Freeman, que opera desde una sala de almacenamiento en la Iglesia Bautista Lewis Memorial en West Pea Ridge, inició un esfuerzo compasivo al preparar comidas para niños que enfrentan hambre en las calles, especialmente aquellos cuyos padres luchan contra la adicción. Al reconocer la vulnerabilidad de las trabajadoras sexuales de la zona a la adicción, el ministerio amplió su alcance también a este grupo demográfico. Más allá de proporcionar comidas, el ministerio de Freeman ofrece apoyo integral, abordando diversos desafíos cotidianos que estas personas pueden enfrentar. Esto abarca asistencia en cuestiones como desalojos, procedimientos judiciales y esfuerzos de rehabilitación, demostrando un enfoque holístico y solidario.
El ministerio opera como un programa totalmente voluntario, con Freeman coordinando cinco sitios donde se preparan almuerzos todos los sábados y se distribuyen por todo el estado. En el documental, la participación práctica de Freeman en el ministerio fue evidente, particularmente en su estrecha colaboración con mujeres vulnerables. Este compromiso personal subrayó su profundo compromiso de servir a la comunidad y abordar los obstáculos que enfrentan quienes luchan contra la adicción. Freeman también estableció asociaciones significativas con organismos gubernamentales, contribuyendo activamente a los esfuerzos de rehabilitación que priorizan el bienestar de las personas necesitadas.
Desde 2015, Necia Freeman ha sido propietaria de Old Colony Holding Company, donde brinda servicios de agente inmobiliario especializados en ventas y listados comerciales, de viviendas múltiples y residenciales. La empresa no sólo operaba en Virginia Occidental sino también en Ohio y Kentucky. Al mismo tiempo, se desempeña como directora de Brown Bags and Backpacks y, bajo su liderazgo, el ministerio ha logrado proporcionar comidas a 50 niños semanalmente y realizar visitas periódicas a la cárcel.

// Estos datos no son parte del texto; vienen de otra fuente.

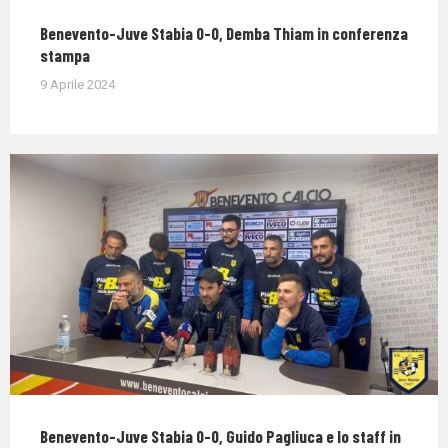
Benevento-Juve Stabia 0-0, Demba Thiam in conferenza
stampa
9 Aprile 2024
Benevento-Juve Stabia 0-0, Guido Pagliuca e lo staff in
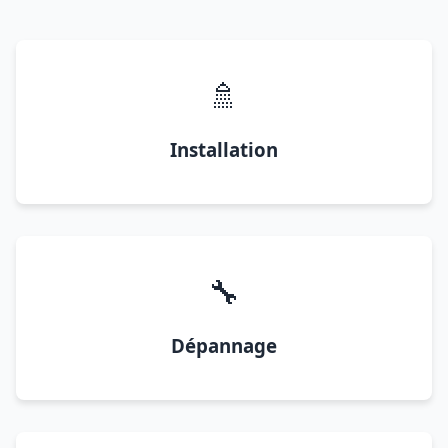
🚿
Installation
🔧
Dépannage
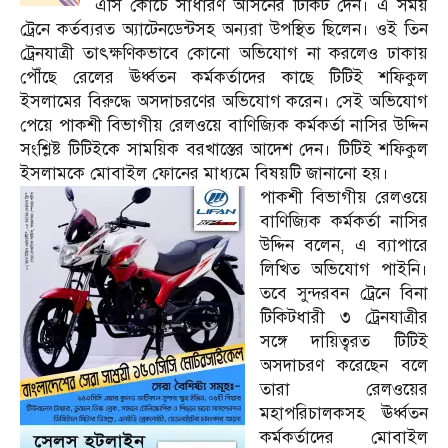
এসি কোচে সাধারণ আসনের টিকিট দেন। এ সময়
ট্রেনে কর্তব্যরত অ্যাটেনডেন্টসহ অন্যরা উপস্থিত ছিলেন। ওই তিন
ট্রেনযাত্রী তাৎক্ষণিকভাবে কোনো অভিযোগ না করলেও ঢাকায়
পৌঁছে রেলের ঊর্ধ্বতন কর্মকর্তাদের কাছে টিটিই শফিকুল
ইসলামের বিরুদ্ধে অসদাচরণের অভিযোগ করেন। সেই অভিযোগ
পেয়ে পাকশী বিভাগীয় রেলওয়ে বাণিজ্যিক কর্মকর্তা নাসির উদ্দিন
সংশ্লিষ্ট টিটিইকে সাময়িক বরখাস্তের আদেশ দেন। টিটিই শফিকুল
ইসলামকে মোবাইল ফোনের মাধ্যমে বিষয়টি জানানো হয়।
পাকশী বিভাগীয় রেলওয়ে
বাণিজ্যিক কর্মকর্তা নাসির
উদ্দিন বলেন, এ ব্যাপারে
লিখিত অভিযোগ পাইনি।
তবে সুন্দরবন ট্রেনে বিনা
টিকিটধারী ৩ ট্রেনযাত্রীর
সঙ্গে দায়িত্বরত টিটিই
অসদাচরণ করেছেন বলে
তারা রেলওয়ের
মহাপরিচালকসহ ঊর্ধ্বতন
কর্মকর্তাদের মোবাইল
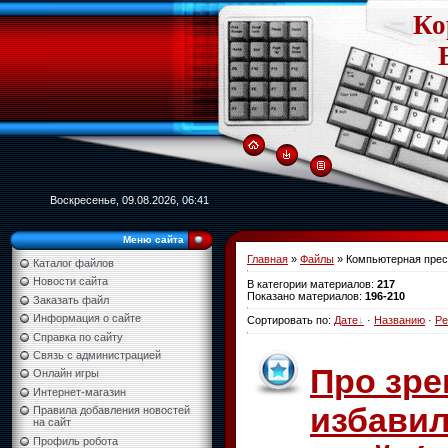
Ко
Воскресенье, 09.08.2026, 06:41
Меню сайта
Главная
»
Файлы
» Компьютерная прес
Каталог файлов
Новости сайта
В категории материалов
:
217
Показано материалов
:
196-210
Заказать файл
Информация о сайте
Сортировать по
:
Дате
·
Названию
·
Ре
Справка по сайту
Связь с администрацией
Про зре
Онлайн игры
Интернет-магазин
избавил
Правила добавления новостей
на сайт
Профиль робота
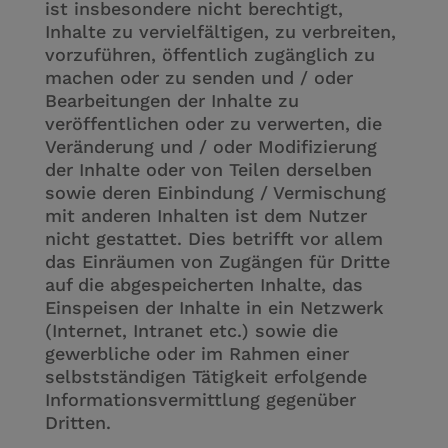
ist insbesondere nicht berechtigt,
Inhalte zu vervielfältigen, zu verbreiten,
vorzuführen, öffentlich zugänglich zu
machen oder zu senden und / oder
Bearbeitungen der Inhalte zu
veröffentlichen oder zu verwerten, die
Veränderung und / oder Modifizierung
der Inhalte oder von Teilen derselben
sowie deren Einbindung / Vermischung
mit anderen Inhalten ist dem Nutzer
nicht gestattet. Dies betrifft vor allem
das Einräumen von Zugängen für Dritte
auf die abgespeicherten Inhalte, das
Einspeisen der Inhalte in ein Netzwerk
(Internet, Intranet etc.) sowie die
gewerbliche oder im Rahmen einer
selbstständigen Tätigkeit erfolgende
Informationsvermittlung gegenüber
Dritten.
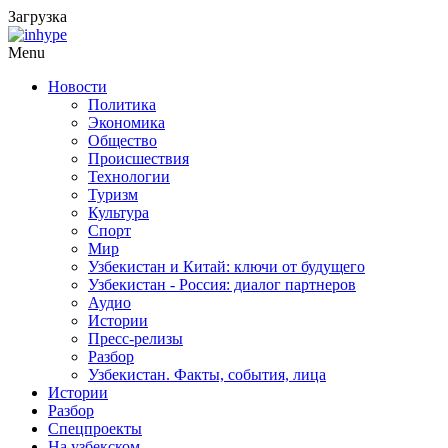
Загрузка
Menu
Новости
Политика
Экономика
Общество
Происшествия
Технологии
Туризм
Культура
Спорт
Мир
Узбекистан и Китай: ключи от будущего
Узбекистан - Россия: диалог партнеров
Аудио
Истории
Пресс-релизы
Разбор
Узбекистан. Факты, события, лица
Истории
Разбор
Спецпроекты
На узбекском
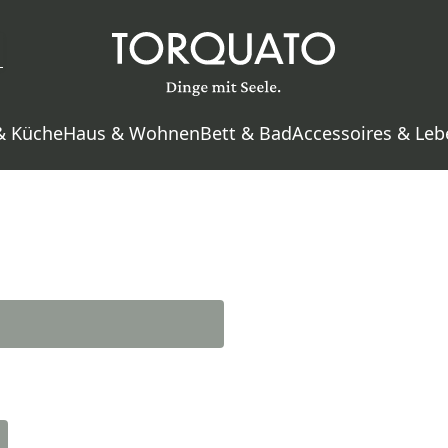
& Küche
Haus & Wohnen
Bett & Bad
Accessoires & Leb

Además, la organización ofrece un curso bíblico por correspondencia como parte de sus esfuerzos por generar un impacto positivo en las vidas de quienes enfrentan desafíos asociados con la adicción. El ministerio, que participa activamente en la divulgación, se dedica a la misión de ayudar a las mujeres a dejar la vida en la calle. Tras la emisión del documental de Netflix en 2017, Necia Freeman experimentó un aumento en el apoyo voluntario por su impactante trabajo. En reconocimiento a su inquebrantable dedicación al servicio de los demás, fue honrada con el premio The Hometown Hero Award en 2018.
Freeman reside actualmente en Barboursville, Virginia Occidental, y sigue profundamente involucrada en su comunidad. A pesar de su papel activo como madre de dos hijas casadas, Janessa y Lydia, y abuela de tres nietos, continúa trabajando incansablemente en su compromiso de ayudar y animar a las mujeres y niños necesitados dentro de su comunidad.